We are also employers and very often, particularly in small-to-medium-sized counties, we are the largest employer in the area. So we have a lot of employees who need our best efforts, such as looking at how to incentivize people to make good decisions about their own health. And, of course, we also have the community public health responsibility. So we're pretty effectively placed to deal with all things related to health.

NPH: Who are counties partnering with to improve population health?

Langston: As counties, we can’t do it all. There are not enough of us to go around. But what we can do, by virtue of the roles we play in the community, is help educate and convene people. When we focus on health, we also focus on community. This is about driving the concept of the county as a community and what we can do to enhance the health, the vitality, the vibrancy, the resiliency of a county

For example, we know that in many counties, because of the economy, there’s a really expanding need for food access. If people aren’t able to afford food, then in all likelihood their health isn’t good either. I have a particular focus on resiliency, which is about understanding the broad interdependencies that exist and putting them in context so that people can take action and understand that if the dial is moved a little bit, it’s going to be able to impact other areas.

By focusing resiliency on health of the community and what we can do about that, then if bad things happen, God forbid, you've got the ability to pull the resources together and you have partnerships that can respond.

NPH: Are counties set up well to replicate best practices?

Langston: Yes and no. We often say if you've seen one county then you've seen one county. So, it is important to look at the range of best practices and the programs that are out there that have worked, and also to understand your own community because what works in San Diego may not work as effectively in Cedar Rapids.

I get frustrated by the fact that you do the program that has the funding and then you move to the next program because now there’s funding there. My contention is counties need to take the time to do their own assessments of their own communities, and then look at the really broad range of programs that are available and how they might implement them in their county

Within NACo we have two caucuses; the Large Urban County Caucus and the Rural Action Caucus.
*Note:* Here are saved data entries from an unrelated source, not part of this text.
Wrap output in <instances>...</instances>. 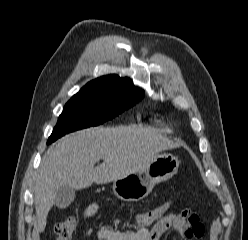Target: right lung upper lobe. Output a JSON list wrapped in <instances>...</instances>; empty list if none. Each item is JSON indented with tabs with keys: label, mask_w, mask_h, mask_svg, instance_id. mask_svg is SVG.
I'll return each mask as SVG.
<instances>
[{
	"label": "right lung upper lobe",
	"mask_w": 248,
	"mask_h": 240,
	"mask_svg": "<svg viewBox=\"0 0 248 240\" xmlns=\"http://www.w3.org/2000/svg\"><path fill=\"white\" fill-rule=\"evenodd\" d=\"M127 82H131L128 78H120L117 75H106L87 83L81 90L89 89H114Z\"/></svg>",
	"instance_id": "cb5924a9"
}]
</instances>
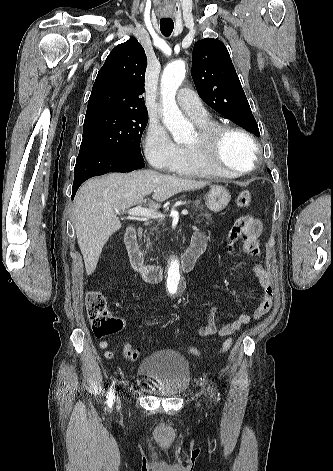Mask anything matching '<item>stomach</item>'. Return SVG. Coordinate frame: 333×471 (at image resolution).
Returning <instances> with one entry per match:
<instances>
[{"instance_id": "0dacf381", "label": "stomach", "mask_w": 333, "mask_h": 471, "mask_svg": "<svg viewBox=\"0 0 333 471\" xmlns=\"http://www.w3.org/2000/svg\"><path fill=\"white\" fill-rule=\"evenodd\" d=\"M229 202L230 193L225 187L219 185L213 186L206 197V206L214 213L225 209Z\"/></svg>"}]
</instances>
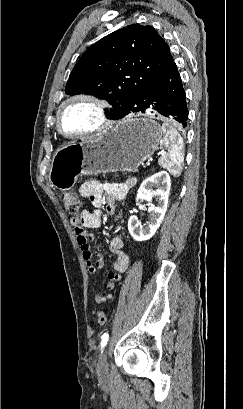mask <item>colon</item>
Segmentation results:
<instances>
[{
  "label": "colon",
  "mask_w": 243,
  "mask_h": 409,
  "mask_svg": "<svg viewBox=\"0 0 243 409\" xmlns=\"http://www.w3.org/2000/svg\"><path fill=\"white\" fill-rule=\"evenodd\" d=\"M62 202L64 204L65 210L72 216H77L81 208L80 199L71 193H63L61 195ZM78 231L83 233L84 230L79 228ZM96 320L99 325H104L107 322V316L103 311H97Z\"/></svg>",
  "instance_id": "obj_1"
}]
</instances>
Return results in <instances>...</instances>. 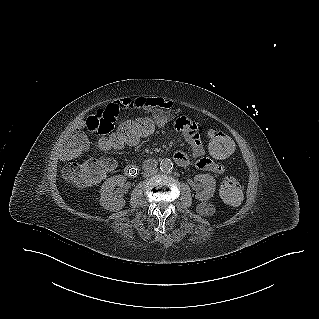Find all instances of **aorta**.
Instances as JSON below:
<instances>
[{
    "label": "aorta",
    "mask_w": 319,
    "mask_h": 319,
    "mask_svg": "<svg viewBox=\"0 0 319 319\" xmlns=\"http://www.w3.org/2000/svg\"><path fill=\"white\" fill-rule=\"evenodd\" d=\"M160 170L163 173H170L173 170V163L170 159L166 158L160 162Z\"/></svg>",
    "instance_id": "obj_1"
}]
</instances>
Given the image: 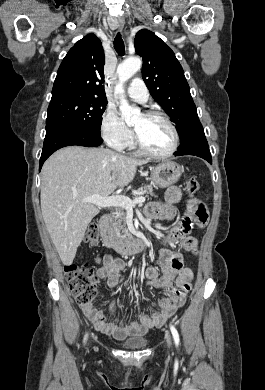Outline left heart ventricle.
<instances>
[{"mask_svg": "<svg viewBox=\"0 0 265 390\" xmlns=\"http://www.w3.org/2000/svg\"><path fill=\"white\" fill-rule=\"evenodd\" d=\"M133 129L145 146L155 153H164L172 145L171 130L159 118L139 115L133 123Z\"/></svg>", "mask_w": 265, "mask_h": 390, "instance_id": "left-heart-ventricle-1", "label": "left heart ventricle"}]
</instances>
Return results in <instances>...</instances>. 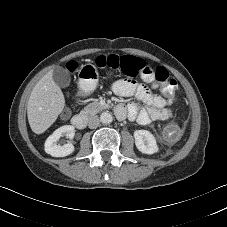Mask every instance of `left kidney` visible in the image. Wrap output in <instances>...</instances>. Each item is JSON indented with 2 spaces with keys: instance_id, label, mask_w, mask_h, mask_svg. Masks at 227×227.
<instances>
[{
  "instance_id": "obj_1",
  "label": "left kidney",
  "mask_w": 227,
  "mask_h": 227,
  "mask_svg": "<svg viewBox=\"0 0 227 227\" xmlns=\"http://www.w3.org/2000/svg\"><path fill=\"white\" fill-rule=\"evenodd\" d=\"M135 145L144 154H154L158 152L156 139L147 130H136L134 132Z\"/></svg>"
}]
</instances>
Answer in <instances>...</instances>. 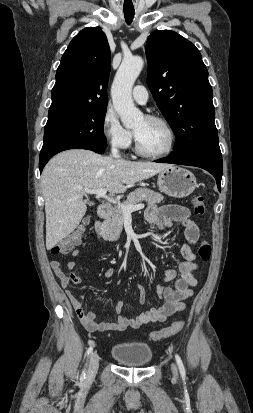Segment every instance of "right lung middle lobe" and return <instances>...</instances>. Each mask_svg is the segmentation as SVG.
Instances as JSON below:
<instances>
[{"label": "right lung middle lobe", "mask_w": 253, "mask_h": 413, "mask_svg": "<svg viewBox=\"0 0 253 413\" xmlns=\"http://www.w3.org/2000/svg\"><path fill=\"white\" fill-rule=\"evenodd\" d=\"M106 108L68 110L48 115L42 150L68 142H106L103 133Z\"/></svg>", "instance_id": "right-lung-middle-lobe-1"}]
</instances>
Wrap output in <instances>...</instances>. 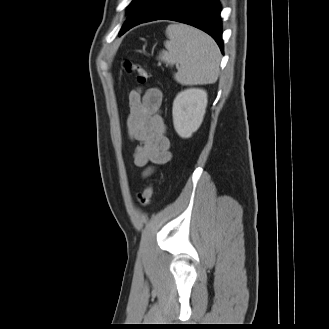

That often can help sort things out because what has worked really effectively in a large county may have absolutely no application in a smaller community of say 50,000 people, as opposed to 5 million people. It’s great to have a bookshelf of programs that have worked, but also understanding how they fit. Was it a large county that implemented it? What were the key intractable problems they were facing at the time? Because you might think that another county looks just like your community and you’d be able to make a program work. Critical to making those programs work is having the kinds of partnerships throughout the community that can help strategize, tailor and implement—which is why it’s so important for county leaders to be conveners to build the partnerships that lead to change.